As recently as five weeks ago, Jim Balsillie, who helped build Research In Motion Ltd. into Canada’s biggest company by market value, was showing no signs that he was about to step aside as investors pushed for management changes at the BlackBerry maker.
“We are more committed than ever to addressing the issues at hand,” Balsillie told analysts on a Dec. 15 conference call.
That all changed today, when the Harvard University business graduate announced he’s leaving the firm he joined 20 years ago, giving up his roles as co-chairman and co-chief executive officer as the smartphone maker loses market share to Apple Inc. and Google Inc. devices.
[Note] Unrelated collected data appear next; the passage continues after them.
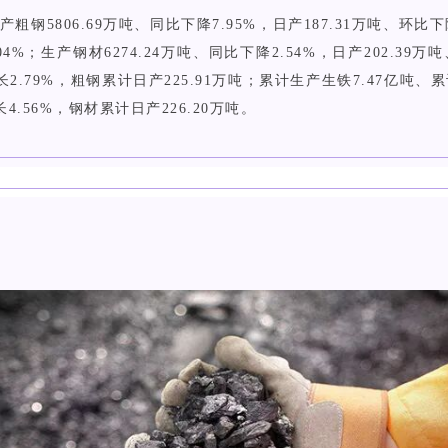
粗钢5806.69万吨、同比下降7.95%，日产187.31万吨、环比下降
.04%；生产钢材6274.24万吨、同比下降2.54%，日产202.39
.79%，粗钢累计日产225.91万吨；累计生产生铁7.47亿吨、累计
.56%，钢材累计日产226.20万吨。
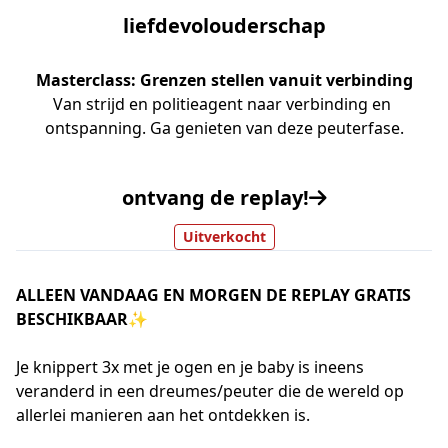
liefdevolouderschap
Masterclass: Grenzen stellen vanuit verbinding
Van strijd en politieagent naar verbinding en 
ontspanning. Ga genieten van deze peuterfase.
ontvang de replay!
Uitverkocht
ALLEEN VANDAAG EN MORGEN DE REPLAY GRATIS
BESCHIKBAAR✨
Je knippert 3x met je ogen en je baby is ineens
veranderd in een dreumes/peuter die de wereld op
allerlei manieren aan het ontdekken is.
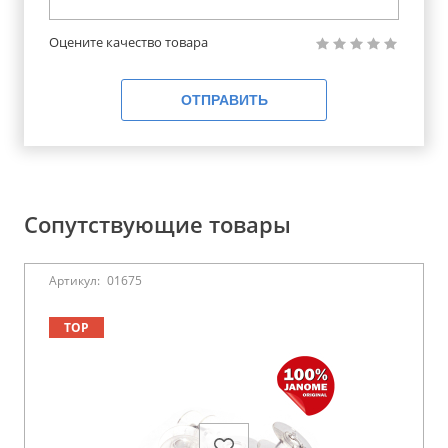
Оцените качество товара
ОТПРАВИТЬ
Сопутствующие товары
Артикул:
01675
TOP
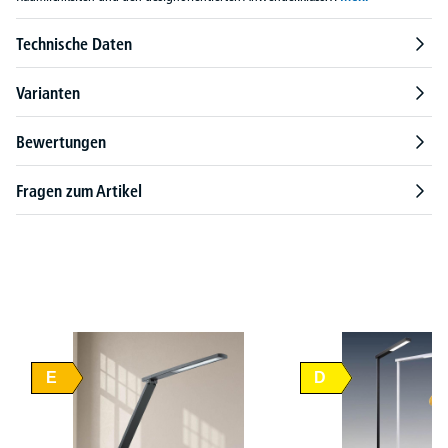
Technische Daten
Varianten
Bewertungen
Fragen zum Artikel
Produktgalerie überspringen
E
D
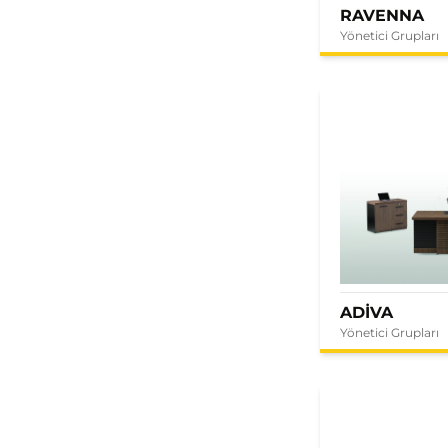
RAVENNA
Yönetici Grupları
ADİVA
Yönetici Grupları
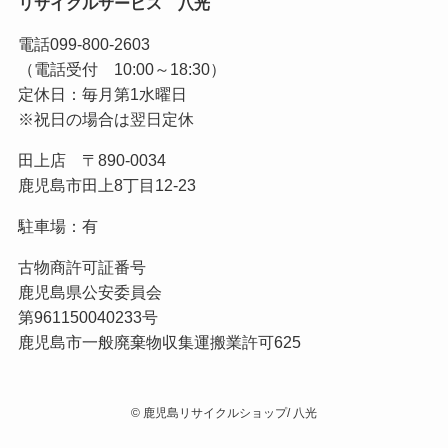
リサイクルサービス 八光
電話
099-800-2603
（電話受付 10:00～18:30）
定休日：毎月第1水曜日
※祝日の場合は翌日定休
田上店 〒890-0034
鹿児島市田上8丁目12-23
駐車場：有
古物商許可証番号
鹿児島県公安委員会
第961150040233号
鹿児島市一般廃棄物収集運搬業許可625
©
鹿児島リサイクルショップ/ 八光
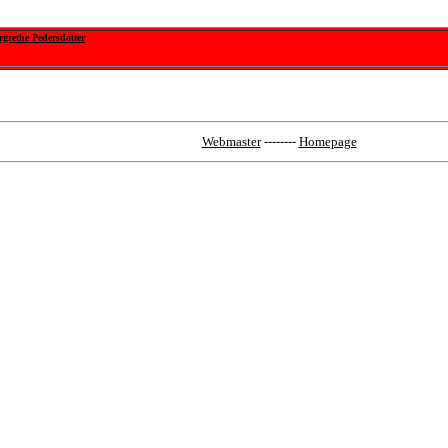
grethe Pedersdatter
Webmaster
--------
Homepage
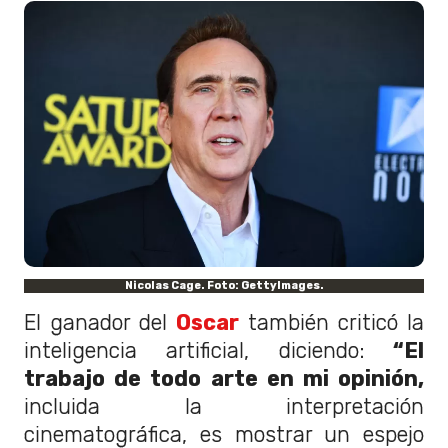
Nicolas Cage. Foto: GettyImages.
El ganador del
Oscar
también criticó la
inteligencia artificial, diciendo:
“El
trabajo de todo arte en mi opinión,
incluida la interpretación
cinematográfica, es mostrar un espejo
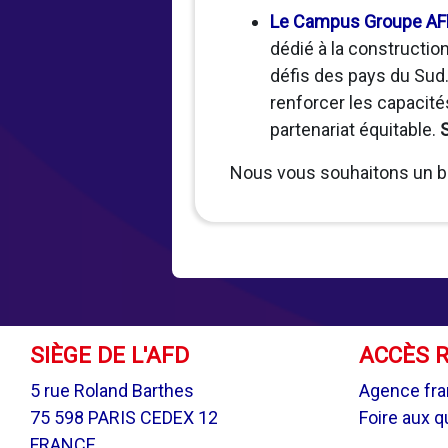
Le Campus Groupe AF
dédié à la construction
défis des pays du Sud.
renforcer les capacit
partenariat équitable.
Nous vous souhaitons un b
SIÈGE DE L'AFD
ACCÈS 
5 rue Roland Barthes
Agence fra
75 598 PARIS CEDEX 12
Foire aux 
FRANCE.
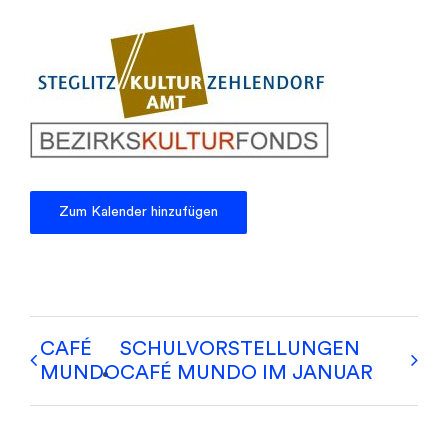
Zum Kalender hinzufügen
CAFÉ
SCHULVORSTELLUNGEN
MUNDO
CAFÉ MUNDO IM JANUAR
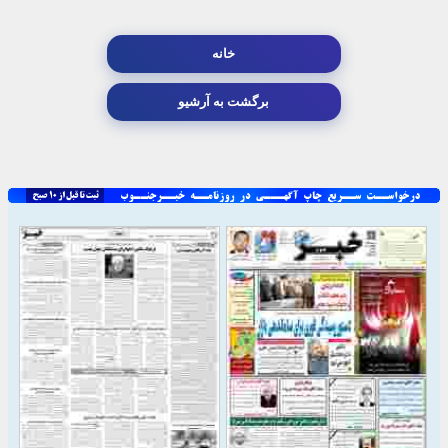
خانه
برگشت به آرشیو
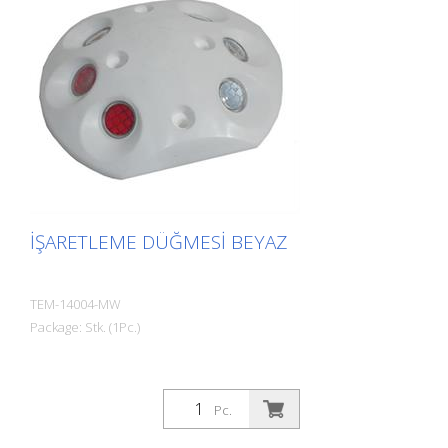
İŞARETLEME DÜĞMESI BEYAZ
TEM-14004-MW
Package: Stk. (1Pc.)
Pc.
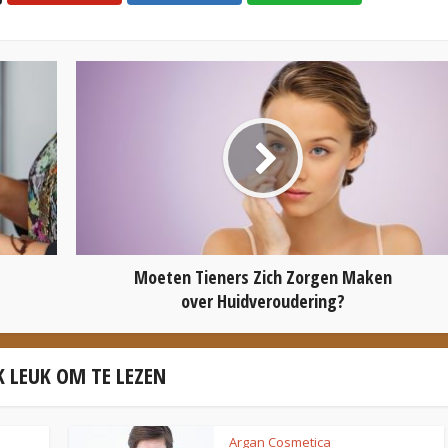
Moeten Tieners Zich Zorgen Maken
over Huidveroudering?
 LEUK OM TE LEZEN
Argan Cosmetica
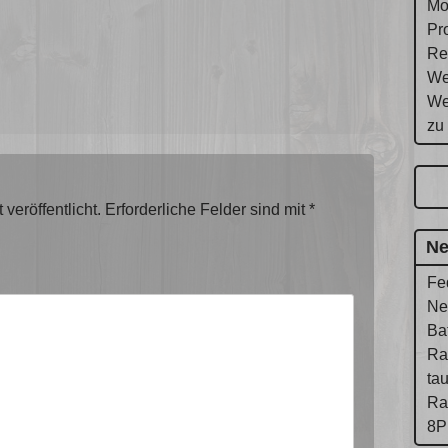
Mo
Pr
Re
We
We
zu
veröffentlicht.
Erforderliche Felder sind mit
*
Ne
Fe
Ne
Ba
Ra
ta
Ra
8P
Mike Lazaridis, who founded RIM in 1984, is also surrendering his CEO and chairman roles.
“There comes a time in the growth of every successful company when it’s time for the leaders to pass the baton,” Lazaridis said in an interview. “Jim and I went to the board and we told them we think the time is now.”
While Lazaridis will stay on as vice chairman and head of an innovation unit at RIM, Balsillie will have no operational role and will remain a director after heading the business, finance and strategy areas for two decades at the Waterloo, Ontario-based firm.
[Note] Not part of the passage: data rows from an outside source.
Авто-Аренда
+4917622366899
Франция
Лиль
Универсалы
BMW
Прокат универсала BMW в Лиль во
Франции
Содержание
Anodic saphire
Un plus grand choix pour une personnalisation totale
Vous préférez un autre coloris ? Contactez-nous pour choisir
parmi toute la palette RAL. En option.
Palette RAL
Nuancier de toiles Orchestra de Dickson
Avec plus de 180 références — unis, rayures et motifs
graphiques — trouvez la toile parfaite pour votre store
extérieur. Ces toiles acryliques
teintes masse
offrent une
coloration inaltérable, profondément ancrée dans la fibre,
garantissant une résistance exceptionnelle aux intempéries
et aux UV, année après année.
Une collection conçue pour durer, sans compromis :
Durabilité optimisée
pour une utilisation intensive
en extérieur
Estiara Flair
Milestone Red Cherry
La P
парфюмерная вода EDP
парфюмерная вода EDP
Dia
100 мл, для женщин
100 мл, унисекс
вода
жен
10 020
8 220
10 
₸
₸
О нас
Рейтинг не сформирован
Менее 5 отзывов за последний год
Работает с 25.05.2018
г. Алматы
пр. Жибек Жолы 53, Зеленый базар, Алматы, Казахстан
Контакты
“I remain a significant shareholder and a director and, of course, they will have my full support,” Balsillie said in a statement.
RIM fell 7 percent to $15.99 in 9:57 a.m. trading in Toronto.
The native of Seaforth, Ontario, who grew up in the Canadian university town of Peterborough, Balsillie, 50, trained as an accountant and joined RIM in 1992. During his tenure, the company all but created a new industry that transformed business communication, only to see competitors like Apple take most of its market share when the technology spread to consumers.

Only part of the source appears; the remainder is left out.